Marillier interrupted her sharply.

'You find him so, Mademoiselle Isàdas?'

The girl started as if he had struck her, and the blood rushed to her face. She recovered herself and replied,--

'That seems an even stranger thing to say to me.'

'I do not think so. At the Pacha's ball his admiration of you was evident enough. I was naturally interested in observing how you received his attentions. Perhaps it would be well that I should tell you what he himself does not know--I am not a poor man and he is my heir. If you loved and consented to marry him, and the provision made by the Pacha or required by the Pacha were riot adequate, I would supplement it.'

The trouble spread over Rachel Isàdas's face--the faint alarm.

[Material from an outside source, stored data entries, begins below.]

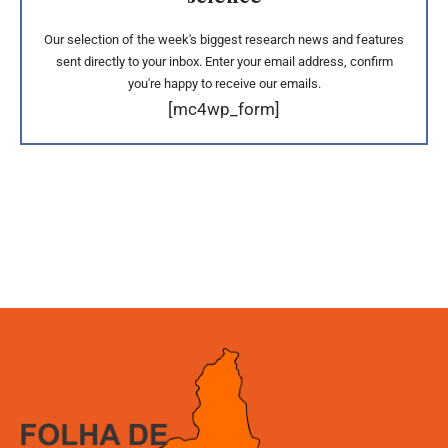
Our selection of the week's biggest research news and features
sent directly to your inbox. Enter your email address, confirm
you're happy to receive our emails.
[mc4wp_form]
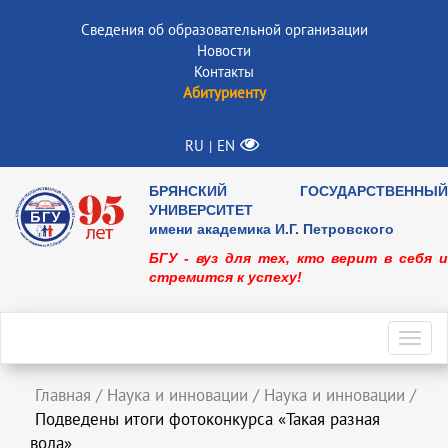
Сведения об образовательной организации
Новости
Контакты
Абитуриенту
RU
EN
|
БРЯНСКИЙ ГОСУДАРСТВЕННЫЙ
УНИВЕРСИТЕТ
имени академика И.Г. Петровского
БГУ - вуз для тех, кто верит в себя и
стремится к успеху!
Toggl
navig
Главная
/
Наука и инновации
/
Наука и инновации
/
Подведены итоги фотоконкурса «Такая разная
вода»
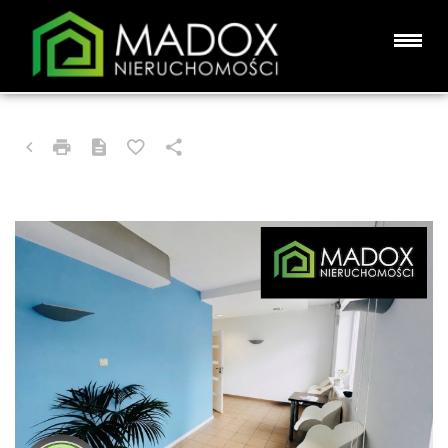
LOKAL NA SPRZEDAŻ
CZĘSTOCHOWA, WRZOSOWIAK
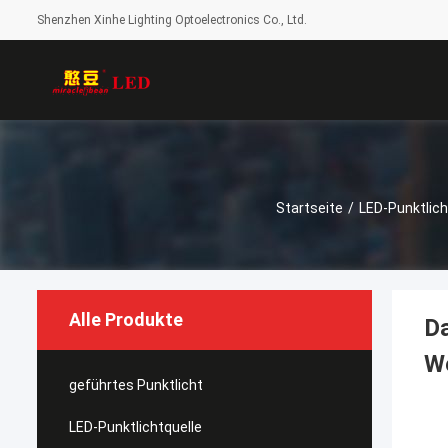
Shenzhen Xinhe Lighting Optoelectronics Co., Ltd.
Startseite
/
LED-Punktlich
Alle Produkte
Da
We
geführtes Punktlicht
LED-Punktlichtquelle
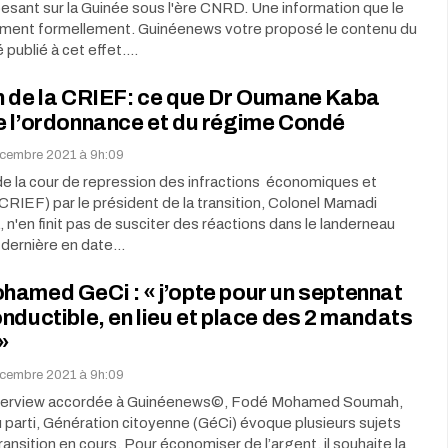
pesant sur la Guinée sous l'ère CNRD. Une information que le
ément formellement. Guinéenews votre proposé le contenu du
publié à cet effet.…
n de la CRIEF: ce que Dr Oumane Kaba
e l’ordonnance et du régime Condé
cembre 2021 à 9h:09
de la cour de repression des infractions économiques et
(CRIEF) par le président de la transition, Colonel Mamadi
'en finit pas de susciter des réactions dans le landerneau
a dernière en date…
amed GeCi : « j’opte pour un septennat
nductible, en lieu et place des 2 mandats
»
cembre 2021 à 9h:09
nterview accordée à Guinéenews©, Fodé Mohamed Soumah,
 parti, Génération citoyenne (GéCi) évoque plusieurs sujets
 transition en cours. Pour économiser de l’argent, il souhaite la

'Oh, I don't know--I don't know.'

'Tell me,' said Marillier, 'is it with him as with me--when you don't know, can you trust?'

'I don't know--I don't know,' she repeated helplessly.

The sight of her perplexity roused in Marillier something of which he had never before been conscious.

'If you can't trust him you may trust me. That's perhaps the meaning of the foreshadowing I have about you. I'll be true to it. Trust me, Mademoiselle Isàdas! Trust me; and by the Force that you call God, I'll protect you against him, if need be; against your own heart, if need be. If need be, too, against myself.'

Before she realised the meaning of his words, while still under the spell of the look he gave her out of those clear grey eyes, in which it seemed that two little electric sparks suddenly blazed, Rachel Isàdas found herself alone. He had abruptly turned from her and vanished through the open half of the folding doors. When she looked through them she was confronted by the sensuous face with its fateful Eastern melancholy, its terrible satiety of the flesh, which gazed out at her from the eyes of the Emperor of Abaria.